Exercise objective>
Each entry below is to be given again word for word, with no pictures.

Saved entries
::::::::::
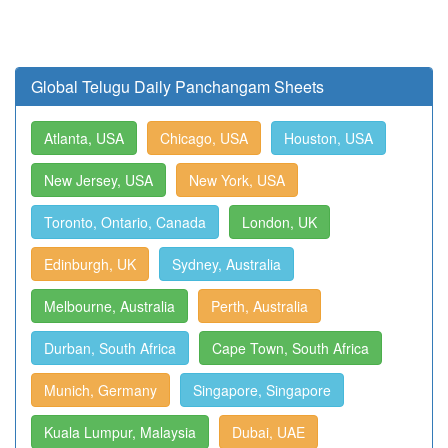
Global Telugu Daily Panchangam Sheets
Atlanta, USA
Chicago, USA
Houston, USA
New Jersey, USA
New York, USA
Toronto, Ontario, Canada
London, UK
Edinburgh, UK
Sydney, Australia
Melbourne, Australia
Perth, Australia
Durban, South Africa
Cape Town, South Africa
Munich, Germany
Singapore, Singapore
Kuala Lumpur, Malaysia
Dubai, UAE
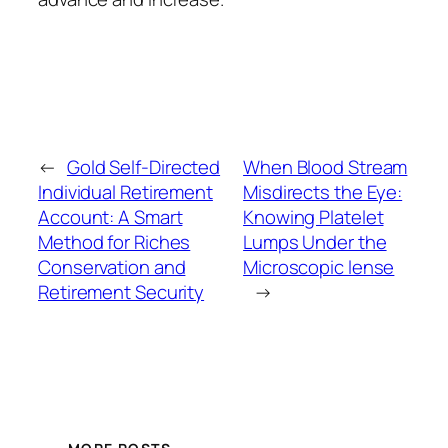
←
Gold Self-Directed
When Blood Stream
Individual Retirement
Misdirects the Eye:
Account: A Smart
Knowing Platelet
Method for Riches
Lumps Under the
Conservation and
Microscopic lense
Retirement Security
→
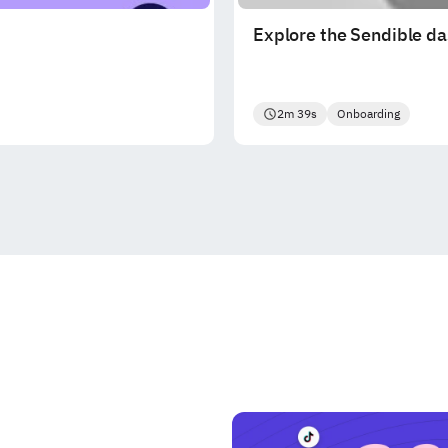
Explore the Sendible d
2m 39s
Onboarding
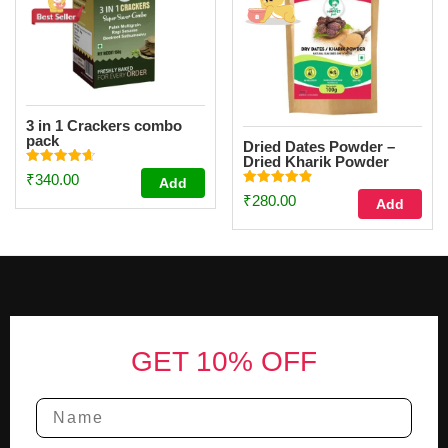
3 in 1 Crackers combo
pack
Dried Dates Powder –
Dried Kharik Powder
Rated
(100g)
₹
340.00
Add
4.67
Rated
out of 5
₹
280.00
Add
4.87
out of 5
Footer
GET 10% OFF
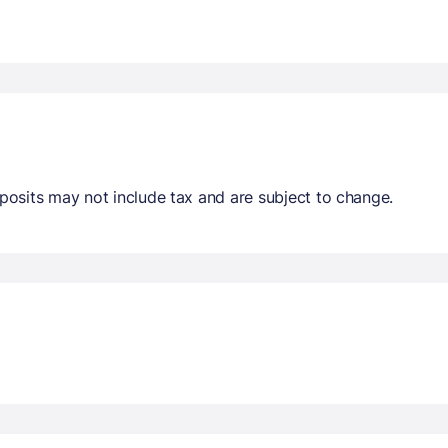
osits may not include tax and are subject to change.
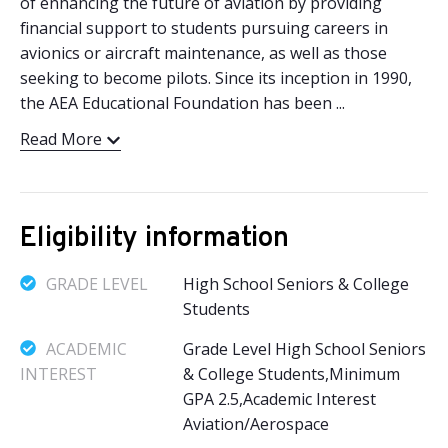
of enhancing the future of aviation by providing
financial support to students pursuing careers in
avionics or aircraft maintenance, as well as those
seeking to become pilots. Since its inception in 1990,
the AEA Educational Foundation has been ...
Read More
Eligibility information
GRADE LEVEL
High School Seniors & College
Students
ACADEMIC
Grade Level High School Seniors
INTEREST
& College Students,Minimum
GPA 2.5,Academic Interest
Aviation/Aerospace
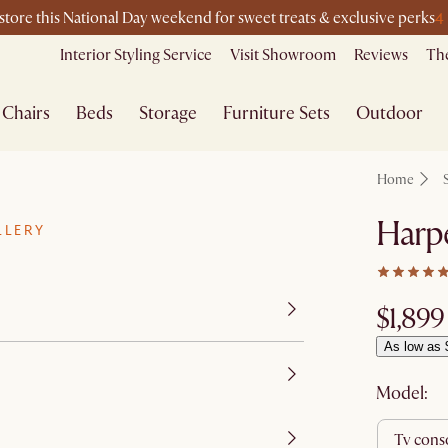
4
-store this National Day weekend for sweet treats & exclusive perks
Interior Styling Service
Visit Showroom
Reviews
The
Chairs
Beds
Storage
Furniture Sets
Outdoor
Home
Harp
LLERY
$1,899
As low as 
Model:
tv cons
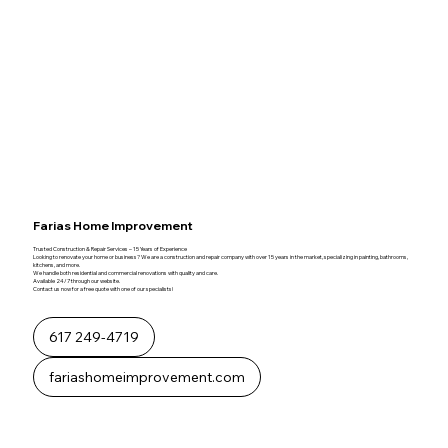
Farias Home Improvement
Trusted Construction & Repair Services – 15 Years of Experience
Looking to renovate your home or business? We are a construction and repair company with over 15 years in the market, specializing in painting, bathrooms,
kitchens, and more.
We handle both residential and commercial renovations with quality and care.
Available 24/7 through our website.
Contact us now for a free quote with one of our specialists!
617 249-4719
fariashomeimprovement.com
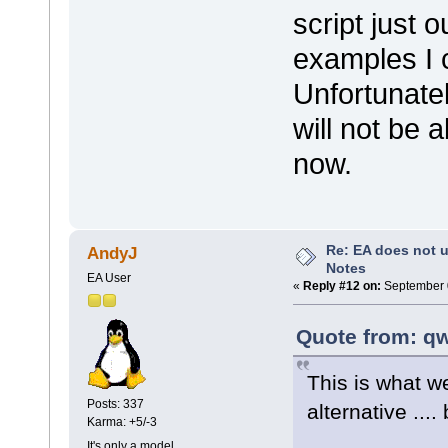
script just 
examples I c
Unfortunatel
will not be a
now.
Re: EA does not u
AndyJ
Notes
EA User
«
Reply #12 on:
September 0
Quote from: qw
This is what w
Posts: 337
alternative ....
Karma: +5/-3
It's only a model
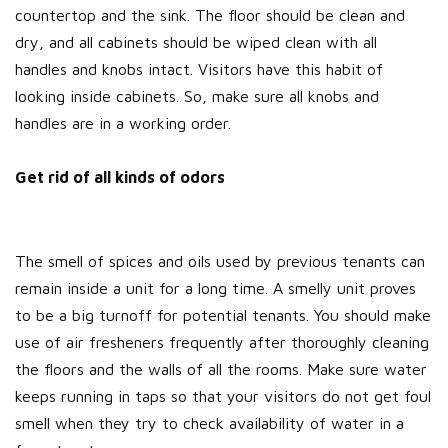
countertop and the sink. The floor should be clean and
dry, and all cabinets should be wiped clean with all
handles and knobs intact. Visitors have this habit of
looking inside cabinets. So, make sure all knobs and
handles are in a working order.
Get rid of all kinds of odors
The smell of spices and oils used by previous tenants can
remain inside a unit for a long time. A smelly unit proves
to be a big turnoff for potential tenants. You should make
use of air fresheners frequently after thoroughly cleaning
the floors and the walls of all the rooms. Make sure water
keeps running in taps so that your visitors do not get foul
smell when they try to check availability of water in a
::::::::::
Problem solution>
Global Telugu Daily Panchangam Sheets
Atlanta, USA
Chicago, USA
Houston, USA
New Jersey, USA
New York, USA
Toronto, Ontario, Canada
London, UK
Edinburgh, UK
Sydney, Australia
Melbourne, Australia
Perth, Australia
Durban, South Africa
Cape Town, South Africa
Munich, Germany
Singapore, Singapore
Kuala Lumpur, Malaysia
Dubai, UAE
←
Gold Self-Directed
When Blood Stream
Individual Retirement
Misdirects the Eye:
Account: A Smart
Knowing Platelet
Method for Riches
Lumps Under the
Conservation and
Microscopic lense
Retirement Security
→
Explore the Sendible d
2m 39s
Onboarding
3 in 1 Crackers combo
pack
Dried Dates Powder –
Dried Kharik Powder
Rated
(100g)
₹
340.00
Add
4.67
Rated
out of 5
₹
280.00
Add
4.87
out of 5
Footer
GET 10% OFF
osits may not include tax and are subject to change.
of enhancing the future of aviation by providing
financial support to students pursuing careers in
avionics or aircraft maintenance, as well as those
seeking to become pilots. Since its inception in 1990,
the AEA Educational Foundation has been ...
Read More
Eligibility information
GRADE LEVEL
High School Seniors & College
Students
ACADEMIC
Grade Level High School Seniors
INTEREST
& College Students,Minimum
GPA 2.5,Academic Interest
Aviation/Aerospace
4
-store this National Day weekend for sweet treats & exclusive perks
Interior Styling Service
Visit Showroom
Reviews
The
Chairs
Beds
Storage
Furniture Sets
Outdoor
Home
Harp
LLERY
$1,899
As low as 
Model:
tv cons
Farias Home Improvement
Trusted Construction & Repair Services – 15 Years of Experience
Looking to renovate your home or business? We are a construction and repair company with over 15 years in the market, specializing in painting, bathrooms,
kitchens, and more.
We handle both residential and commercial renovations with quality and care.
Available 24/7 through our website.
Contact us now for a free quote with one of our specialists!
617 249-4719
fariashomeimprovement.com
script just 
examples I c
Unfortunatel
will not be a
now.
Re: EA does not u
AndyJ
Notes
EA User
«
Reply #12 on:
September 0
Quote from: qw
This is what w
Posts: 337
alternative ....
Karma: +5/-3
It's only a model
countertop and the sink. The floor should be clean and
dry, and all cabinets should be wiped clean with all
handles and knobs intact. Visitors have this habit of
looking inside cabinets. So, make sure all knobs and
handles are in a working order.
Get rid of all kinds of odors
The smell of spices and oils used by previous tenants can
remain inside a unit for a long time. A smelly unit proves
to be a big turnoff for potential tenants. You should make
use of air fresheners frequently after thoroughly cleaning
the floors and the walls of all the rooms. Make sure water
keeps running in taps so that your visitors do not get foul
smell when they try to check availability of water in a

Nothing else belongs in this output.